▶

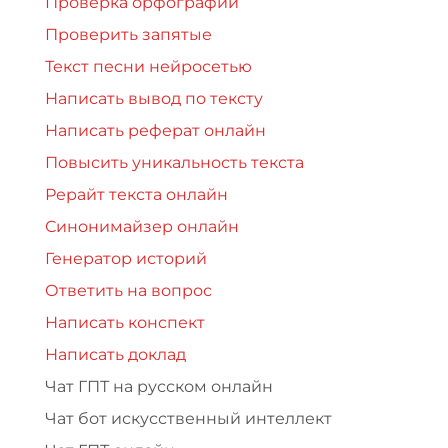
Проверка орфографии
Проверить запятые
Текст песни нейросетью
Написать вывод по тексту
Написать реферат онлайн
Повысить уникальность текста
Рерайт текста онлайн
Синонимайзер онлайн
Генератор историй
Ответить на вопрос
Написать конспект
Написать доклад
Чат ГПТ на русском онлайн
Чат бот искусственный интеллект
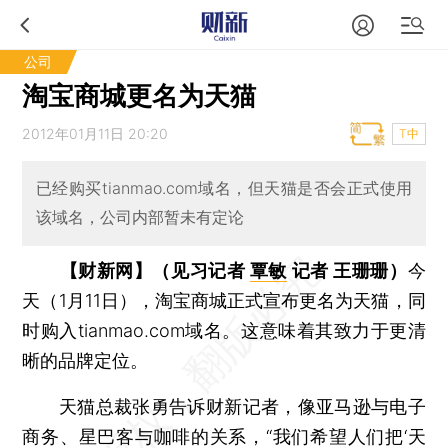
公司
淘宝商城更名为天猫
2012年01月11日 20:20
T中
已经购买tianmao.com域名，但天猫是否会正式使用
该域名，公司内部暂未有定论
【财新网】（见习记者
覃敏
记者 王珊珊）
今
天（1月11日），淘宝商城正式宣布更名为天猫，同
时购入tianmao.com域名。这意味着其致力于更清
晰的品牌定位。
天猫总裁张勇告诉财新记者，像亚马逊与电子
商务、星巴客与咖啡的关系，“我们希望人们把‘天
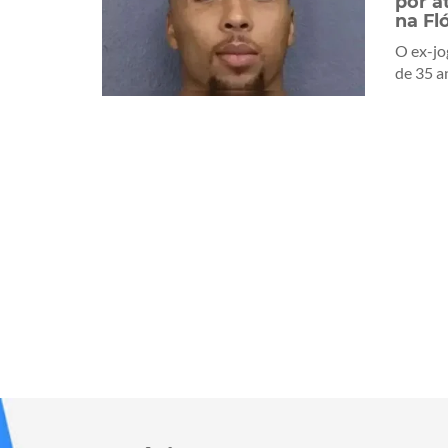
por a
na Fl
O ex-jo
de 35 ano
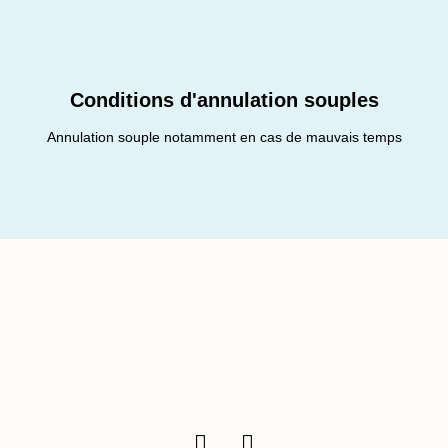
Conditions d'annulation souples
Annulation souple notamment en cas de mauvais temps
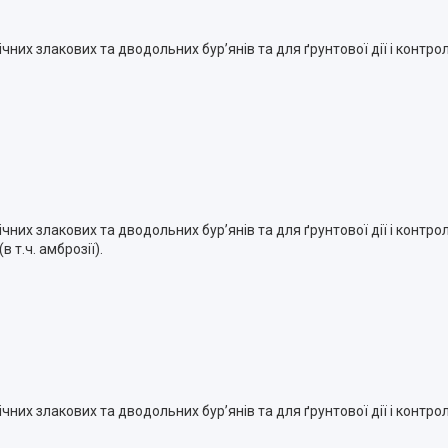
их злакових та дводольних бур’янів та для ґрунтової дії і контр
их злакових та дводольних бур’янів та для ґрунтової дії і контр
 т.ч. амброзії).
их злакових та дводольних бур’янів та для ґрунтової дії і контр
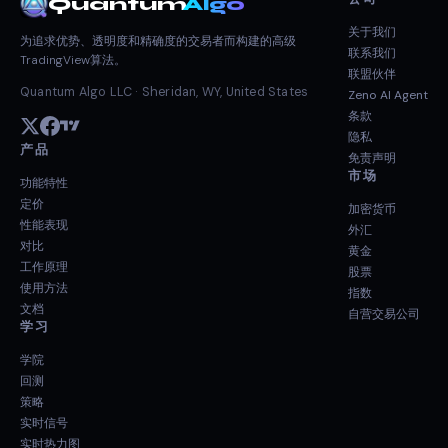
Quantum
Algo
关于我们
为追求优势、透明度和精确度的交易者而构建的高级
联系我们
TradingView算法。
联盟伙伴
Quantum Algo LLC · Sheridan, WY, United States
Zeno AI Agent
条款
隐私
产品
免责声明
市场
功能特性
定价
加密货币
性能表现
外汇
对比
黄金
工作原理
股票
使用方法
指数
文档
自营交易公司
学习
学院
回测
策略
实时信号
实时热力图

◀

▶ **PROBLEM**
Beginning at the line that holds "Проверить запятые" and ending with the last line of the entries, please set down each line exactly, leaving every picture out.

▶ **SOLUTION FOR THIS TASK**
Проверить запятые
Текст песни нейросетью
Написать вывод по тексту
Написать реферат онлайн
Повысить уникальность текста
Рерайт текста онлайн
Синонимайзер онлайн
Генератор историй
Ответить на вопрос
Написать конспект
Написать доклад
Чат ГПТ на русском онлайн
Чат бот искусственный интеллект
公司
淘宝商城更名为天猫
2012年01月11日 20:20
T中
已经购买tianmao.com域名，但天猫是否会正式使用
该域名，公司内部暂未有定论
【财新网】（见习记者
覃敏
记者 王珊珊）
今
天（1月11日），淘宝商城正式宣布更名为天猫，同
时购入tianmao.com域名。这意味着其致力于更清
晰的品牌定位。
天猫总裁张勇告诉财新记者，像亚马逊与电子
商务、星巴客与咖啡的关系，“我们希望人们把‘天
por a
na Fl
O ex-jo
de 35 ano
Conditions d'annulation souples
Annulation souple notamment en cas de mauvais temps
их злакових та дводольних бур’янів та для ґрунтової дії і контр
их злакових та дводольних бур’янів та для ґрунтової дії і контр
 т.ч. амброзії).
их злакових та дводольних бур’янів та для ґрунтової дії і контр
Quantum
Algo
关于我们
为追求优势、透明度和精确度的交易者而构建的高级
联系我们
TradingView算法。
联盟伙伴
Quantum Algo LLC · Sheridan, WY, United States
Zeno AI Agent
条款
隐私
产品
免责声明
市场
功能特性
定价
加密货币
性能表现
外汇
对比
黄金
工作原理
股票
使用方法
指数
文档
自营交易公司
学习
学院
回测
策略
实时信号
实时热力图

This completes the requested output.